Ao L!, André Mazzuco avalia o ano de 2019 do Vasco e projeta o de 2020

Felippe Rocha e Luiza Sá
LANCE!
André Mazzuco entende que, em 2020, o Vasco dará mais um passo rumo à reconstrução (Foto: Felippe Rocha)
André Mazzuco entende que, em 2020, o Vasco dará mais um passo rumo à reconstrução (Foto: Felippe Rocha)

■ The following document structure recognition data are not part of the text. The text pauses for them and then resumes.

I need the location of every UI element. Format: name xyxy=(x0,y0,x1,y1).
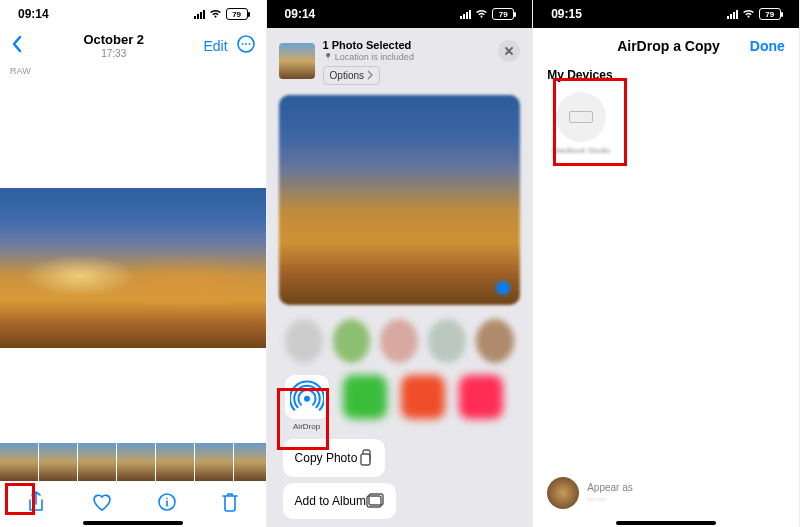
home-indicator xyxy=(616,521,716,525)
highlight-airdrop xyxy=(277,388,329,450)
app-icon-blur[interactable] xyxy=(401,375,445,419)
page-title: AirDrop a Copy xyxy=(617,38,720,54)
contacts-row[interactable] xyxy=(273,311,527,371)
trash-icon xyxy=(221,491,239,513)
edit-button[interactable]: Edit xyxy=(203,38,227,54)
close-icon xyxy=(504,46,514,56)
wifi-icon xyxy=(742,9,755,19)
nav-bar: AirDrop a Copy Done xyxy=(533,28,799,64)
svg-point-2 xyxy=(245,43,247,45)
back-button[interactable] xyxy=(10,34,24,58)
app-icon-blur[interactable] xyxy=(343,375,387,419)
delete-button[interactable] xyxy=(221,491,239,517)
photo-preview[interactable] xyxy=(0,188,266,348)
svg-point-3 xyxy=(248,43,250,45)
highlight-share xyxy=(5,483,35,515)
nav-bar: October 2 17:33 Edit xyxy=(0,28,266,64)
photo-time: 17:33 xyxy=(83,48,144,60)
status-bar: 09:14 79 xyxy=(267,0,533,28)
appear-as-name: — — xyxy=(587,494,633,504)
done-button[interactable]: Done xyxy=(750,38,785,54)
add-album-label: Add to Album xyxy=(295,494,366,508)
status-time: 09:15 xyxy=(551,7,582,21)
options-button[interactable]: Options xyxy=(323,66,380,85)
album-icon xyxy=(366,493,384,509)
cell-signal-icon xyxy=(727,9,738,19)
favorite-button[interactable] xyxy=(91,492,113,516)
ellipsis-circle-icon xyxy=(236,34,256,54)
selection-subtitle: Location is included xyxy=(323,52,414,64)
appear-as-label: Appear as xyxy=(587,482,633,494)
wifi-icon xyxy=(475,9,488,19)
nav-title: October 2 17:33 xyxy=(83,32,144,60)
highlight-device xyxy=(553,78,627,166)
avatar xyxy=(547,477,579,509)
status-time: 09:14 xyxy=(18,7,49,21)
status-time: 09:14 xyxy=(285,7,316,21)
cell-signal-icon xyxy=(194,9,205,19)
status-bar: 09:14 79 xyxy=(0,0,266,28)
app-icon-blur[interactable] xyxy=(459,375,503,419)
battery-icon: 79 xyxy=(226,8,248,20)
home-indicator xyxy=(83,521,183,525)
selection-title: 1 Photo Selected xyxy=(323,38,414,52)
thumbnail-strip[interactable] xyxy=(0,443,266,481)
close-button[interactable] xyxy=(498,40,520,62)
heart-icon xyxy=(91,492,113,512)
raw-badge: RAW xyxy=(0,64,266,78)
copy-icon xyxy=(357,449,373,467)
cell-signal-icon xyxy=(460,9,471,19)
selection-header: 1 Photo Selected Location is included Op… xyxy=(273,34,527,89)
info-button[interactable] xyxy=(157,492,177,516)
phone-share-sheet: 09:14 79 1 Photo Selected Location is in… xyxy=(267,0,534,527)
chevron-right-icon xyxy=(367,70,373,80)
wifi-icon xyxy=(209,9,222,19)
selected-indicator xyxy=(496,281,510,295)
battery-icon: 79 xyxy=(759,8,781,20)
photo-date: October 2 xyxy=(83,32,144,48)
battery-icon: 79 xyxy=(492,8,514,20)
svg-point-1 xyxy=(241,43,243,45)
more-button[interactable] xyxy=(236,34,256,58)
info-icon xyxy=(157,492,177,512)
chevron-left-icon xyxy=(10,34,24,54)
svg-rect-6 xyxy=(361,454,370,465)
selection-thumb xyxy=(279,43,315,79)
phone-airdrop: 09:15 79 AirDrop a Copy Done My Devices … xyxy=(533,0,800,527)
large-preview[interactable] xyxy=(279,95,521,305)
phone-photos-detail: 09:14 79 October 2 17:33 Edit RAW xyxy=(0,0,267,527)
appear-as[interactable]: Appear as — — xyxy=(547,477,633,509)
add-to-album-row[interactable]: Add to Album xyxy=(283,483,396,519)
options-label: Options xyxy=(330,69,364,82)
status-bar: 09:15 79 xyxy=(533,0,799,28)
copy-photo-label: Copy Photo xyxy=(295,451,358,465)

O ano de 2019 foi o primeiro de André Mazzuco como diretor executivo de futebol de um clube da dimensão do Vasco. No clube desde junho, coube a ele apagar incêndios junto a um grupo que viveu diferentes tipos de problemas. Contratações foram poucas, até agora. E mesmo ciente de que as coisas devem ser ligeiramente melhores no aspecto financeiro, o dirigente projeta evolução na equipe cruz-maltina. Poucas horas antes de Vanderlei Luxemburgo surpreender e definir que não continuaria no Cruz-Maltino, o dirigente recebeu a reportagem do LANCE! em São Januário e fez, além de um balanço da temporada que acabou, uma análise do que vem por aí.

- O torcedor pode esperar muito trabalho. Buscar as melhores soluções para o clube. O intuito é sempre ter um time competitivo dentro das limitações. Acho que é um trabalho que está sendo feito por todos aqui. Estamos buscando dar continuidade ao processo de recuperação. O Vasco não passa por momentos fáceis, então precisamos estar conscientes disso. Ao mesmo tempo, o futebol é o carro-chefe. Temos um calendário recheado e precisamos estar atentos e criar coisas boas - afirmou.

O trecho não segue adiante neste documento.